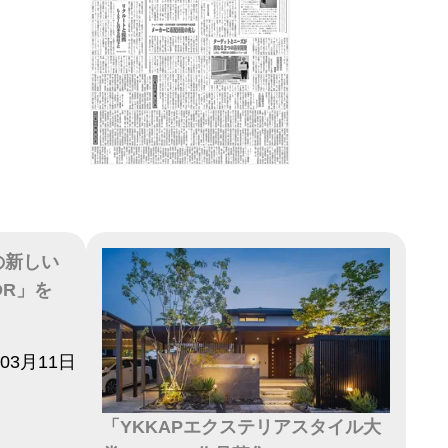
の新しい
OR」を
年03月11日
「YKKAPエクステリアスタイル大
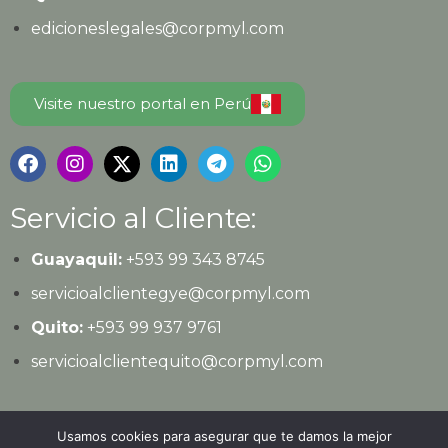
edicioneslegales@corpmyl.com
Visite nuestro portal en Perú
Servicio al Cliente:
Guayaquil:
+593 99 343 8745
servicioalclientegye@corpmyl.com
Quito:
+593 99 937 9761
servicioalclientequito@corpmyl.com
Política de protección de datos personales
Usamos cookies para asegurar que te damos la mejor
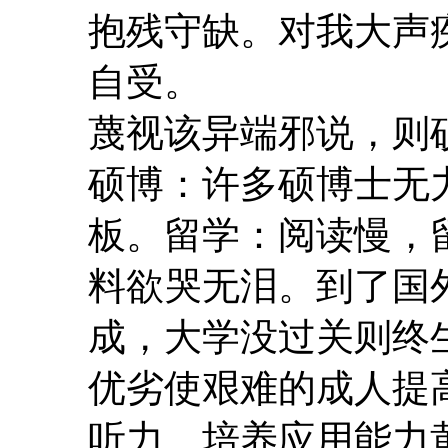
抱残守缺。对我大声
自受。
蔑视该异端邪说，则
硕博：许多硕博士无
板。留学：阅读慢，
料欲哭无泪。到了国
成，大学没过关则终
优劣使艰难的成人提
听力。培养应用能力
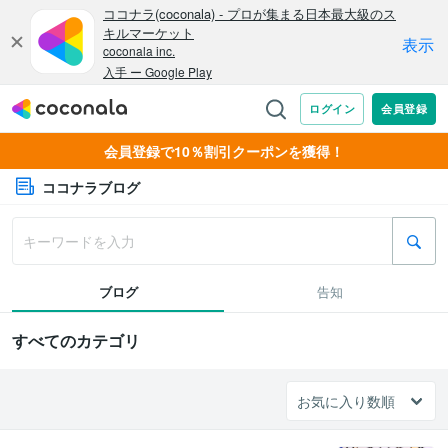
会員登録で10％割引クーポンを獲得！
ココナラブログ
ブログ
告知
すべてのカテゴリ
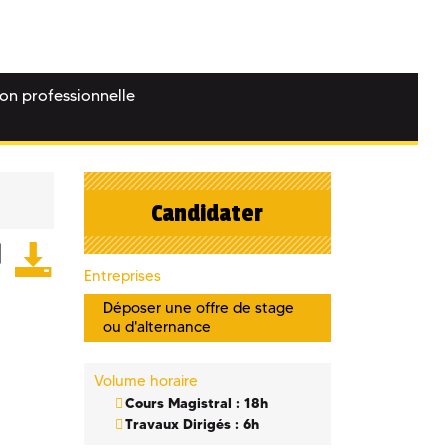
ion professionnelle
Candidater
Entreprises
Déposer une offre de stage
ou d'alternance
Volume horaire
Cours Magistral : 18h
Travaux Dirigés : 6h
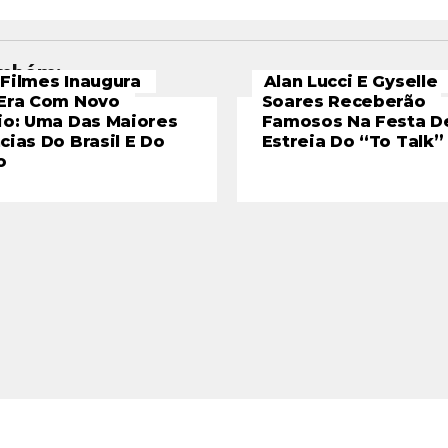
ambém:
Filmes Inaugura
Alan Lucci E Gyselle
Era Com Novo
Soares Receberão
io: Uma Das Maiores
Famosos Na Festa D
cias Do Brasil E Do
Estreia Do “To Talk”
o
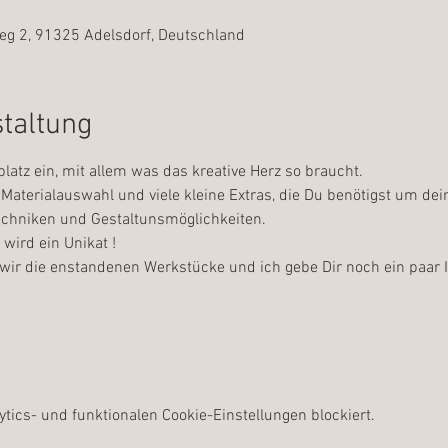
0
eg 2, 91325 Adelsdorf, Deutschland
staltung
platz ein, mit allem was das kreative Herz so braucht.
Materialauswahl und viele kleine Extras, die Du benötigst um dei
Techniken und Gestaltunsmöglichkeiten.
wird ein Unikat !
wir die enstandenen Werkstücke und ich gebe Dir noch ein paar I
ics- und funktionalen Cookie-Einstellungen blockiert.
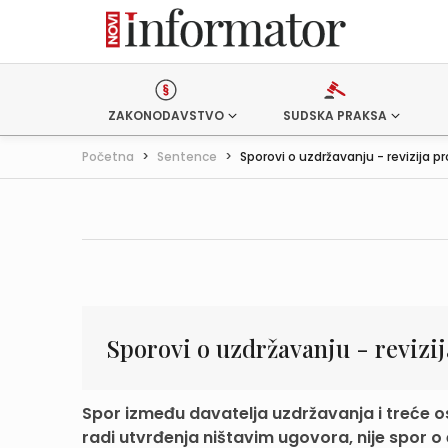
ZAKONODAVSTVO
SUDSKA PRAKSA
Početna
>
Sentence
>
Sporovi o uzdržavanju - revizija pro
Sporovi o uzdržavanju - revizij
Spor između davatelja uzdržavanja i treće 
radi utvrđenja ništavim ugovora, nije spor o č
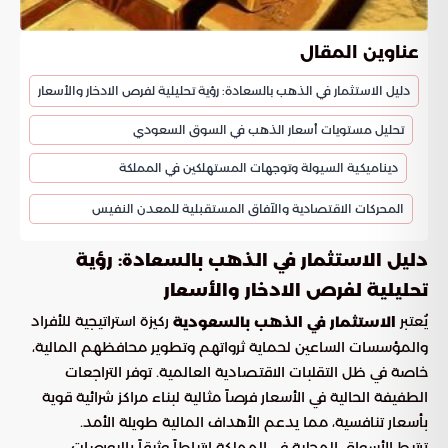
عناوين المقال
دليل الاستثمار في الذهب بالسعادة: رؤية تحليلية لفرص الادخار والأسعار
تحليل مستويات أسعار الذهب في السوق السعودي
ديناميكية السيولة وتوجهات المستهلكين في المملكة
المحركات الاقتصادية والآفاق المستقبلية للمعدن النفيس
دليل الاستثمار في الذهب بالسعادة: رؤية
تحليلية لفرص الادخار والأسعار
يُعتبر
ركيزة استراتيجية للأفراد
الاستثمار في الذهب بالسعودية
والمؤسسات الساعين لحماية ثرواتهم وتطوير محافظهم المالية،
خاصة في ظل التقلبات الاقتصادية العالمية. توفر التراجعات
الطفيفة الحالية في الأسعار فرصاً مثالية لبناء مراكز شرائية قوية
بأسعار تنافسية، مما يدعم الأهداف المالية طويلة الأمد.
ترتبط الأسواق المحلية في المملكة ارتباطاً وثيقاً بالبورصات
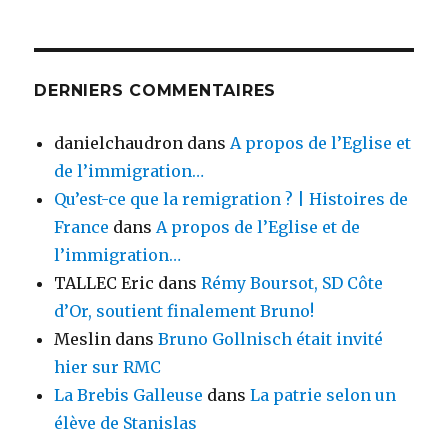
DERNIERS COMMENTAIRES
danielchaudron
dans
A propos de l’Eglise et
de l’immigration…
Qu’est-ce que la remigration ? | Histoires de
France
dans
A propos de l’Eglise et de
l’immigration…
TALLEC Eric
dans
Rémy Boursot, SD Côte
d’Or, soutient finalement Bruno!
Meslin
dans
Bruno Gollnisch était invité
hier sur RMC
La Brebis Galleuse
dans
La patrie selon un
élève de Stanislas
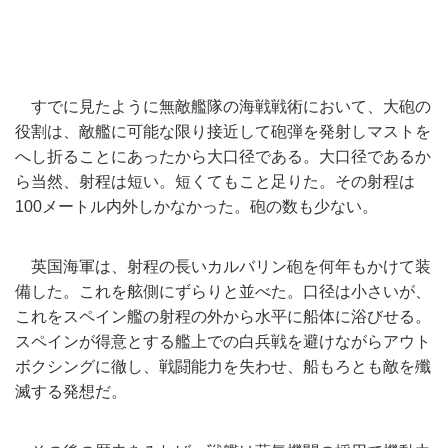
すでに見たように無敵艦隊の海戦戦術において、大砲の
役割は、
敵艦に可能な限り接近して砲弾を発射しマストを
へし折ることにあったから大口
径である。大口径であるか
ら当然、射程は短い。
短くてもこと足りた。その射程は
100メートル内外しかなかった
。砲の数も少ない。
英国海軍は、射程の長いカルバリン砲を何年もかけて装
備した。
これを舷側にずらりと並べた。口径は小さいが、
これをスペイン艦の射程の外から水平に船体に浴びせる。
スペインが得意とする艦上での白兵戦を避けながらアウト
ボクシン
グに徹し、戦闘能力を失わせ、船もろとも敵を殲
滅する発想だ。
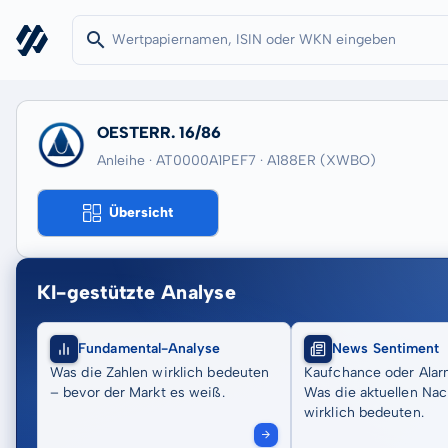
OESTERR. 16/86
Anleihe · AT0000A1PEF7
· A188ER
(XWBO)
Übersicht
KI-gestützte Analyse
Fundamental-Analyse
News Sentiment
Was die Zahlen wirklich bedeuten
Kaufchance oder Alar
– bevor der Markt es weiß.
Was die aktuellen Nac
wirklich bedeuten.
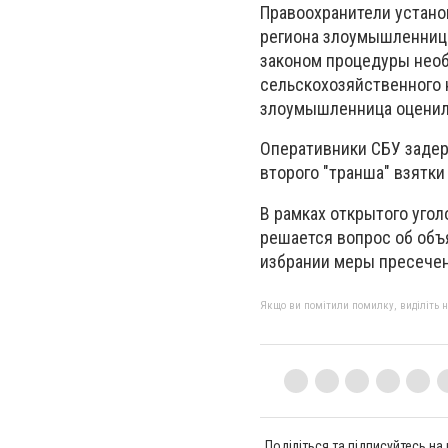
Правоохранители устано
региона злоумышленница
законом процедуры нео
сельскохозяйственного 
злоумышленница оценила
Оперативники СБУ задер
второго "транша" взятки
В рамках открытого угол
решается вопрос об объ
избрании меры пресече
Якщо ви помітили помилку, виділіть нео
Поділіться та підписуйтесь на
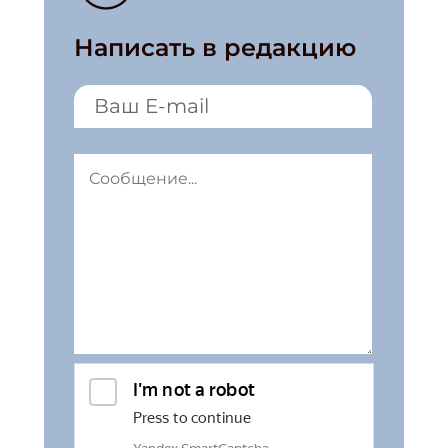
Написать в редакцию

*-*-*

▶ _What is required_:
The answer should be all lines from the entries above that hold the word "بالسعادة".

▶ _Solution below_:
دليل الاستثمار في الذهب بالسعادة: رؤية تحليلية لفرص الادخار والأسعار
دليل الاستثمار في الذهب بالسعادة: رؤية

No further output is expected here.